La voz del mundo nunca calla. Es un murmullo constante que se entrelaza con el vaivén de las hojas y el susurro de la lluvia. A veces es un himno callado en el vientre de la madera, otras, un eco que se multiplica en la piel de las aguas.
Bajo el manto del frondoso bosque, la memoria se anida como la brisa en sus ramas. Allí, donde la luz y la sombra se entrelazan en un pacto antiguo, cada primavera alarga su edad, y en la savia que asciende despacio resuena la felicidad junto a los deseos:
Que las lunas sean siempre propicias y los soles un lecho tibio en su corteza. Que el tiempo lo visite con la ternura de quien sabe que el destino de los árboles es perdurar.

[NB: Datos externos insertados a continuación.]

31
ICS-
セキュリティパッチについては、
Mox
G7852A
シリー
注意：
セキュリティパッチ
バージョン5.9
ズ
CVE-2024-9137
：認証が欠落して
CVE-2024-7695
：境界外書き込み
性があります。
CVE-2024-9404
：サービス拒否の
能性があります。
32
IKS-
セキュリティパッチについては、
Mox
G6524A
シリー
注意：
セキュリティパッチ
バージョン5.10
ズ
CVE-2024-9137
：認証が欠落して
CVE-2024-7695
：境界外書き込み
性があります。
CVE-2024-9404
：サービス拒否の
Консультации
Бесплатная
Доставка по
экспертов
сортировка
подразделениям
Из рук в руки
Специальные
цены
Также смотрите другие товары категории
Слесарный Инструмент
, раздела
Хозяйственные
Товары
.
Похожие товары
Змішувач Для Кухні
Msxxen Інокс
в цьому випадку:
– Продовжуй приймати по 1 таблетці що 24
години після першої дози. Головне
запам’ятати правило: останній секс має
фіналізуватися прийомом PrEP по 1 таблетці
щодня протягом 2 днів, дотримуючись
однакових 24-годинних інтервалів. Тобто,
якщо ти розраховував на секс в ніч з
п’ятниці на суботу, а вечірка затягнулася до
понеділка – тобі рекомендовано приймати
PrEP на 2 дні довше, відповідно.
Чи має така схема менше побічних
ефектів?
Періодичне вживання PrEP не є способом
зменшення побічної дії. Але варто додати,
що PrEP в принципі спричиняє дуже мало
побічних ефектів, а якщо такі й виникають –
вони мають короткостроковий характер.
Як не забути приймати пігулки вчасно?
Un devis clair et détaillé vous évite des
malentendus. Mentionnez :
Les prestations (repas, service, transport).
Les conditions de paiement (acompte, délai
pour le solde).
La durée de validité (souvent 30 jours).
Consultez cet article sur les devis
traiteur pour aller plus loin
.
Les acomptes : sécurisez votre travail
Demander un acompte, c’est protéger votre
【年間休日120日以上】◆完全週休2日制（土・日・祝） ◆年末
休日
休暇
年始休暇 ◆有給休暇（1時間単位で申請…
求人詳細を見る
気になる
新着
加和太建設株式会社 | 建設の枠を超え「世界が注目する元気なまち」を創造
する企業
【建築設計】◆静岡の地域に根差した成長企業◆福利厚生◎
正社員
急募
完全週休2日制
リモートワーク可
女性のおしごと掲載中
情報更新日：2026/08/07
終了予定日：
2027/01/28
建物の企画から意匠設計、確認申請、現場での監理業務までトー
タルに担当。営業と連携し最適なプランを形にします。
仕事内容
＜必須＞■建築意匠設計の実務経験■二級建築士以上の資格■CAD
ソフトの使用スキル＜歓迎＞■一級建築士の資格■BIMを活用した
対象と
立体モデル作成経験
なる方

La amistad es un latido que no se apaga, una certeza más allá de las estaciones. No es solo el reflejo de la razón, sino la fe en la bondad que nos sostiene. La voz del afecto se alza en el tiempo, como una verdad que atraviesa siglos, recordándonos que el amigo es aquel que nos devuelve a la luz aun en la niebla, que nos sostiene con la lealtad de lo que nunca se desgasta.
Y en aquel prado, donde la hierba era un refugio tibio bajo los robles, quedó el rastro de un encuentro: el roce de la piel contra la tierra, la fragancia de lo efímero prendida en la espalda. Allí, en la hondura verde de la tarde, entre los pliegues del viento, quedó escrita una historia que solo el bosque recuerda.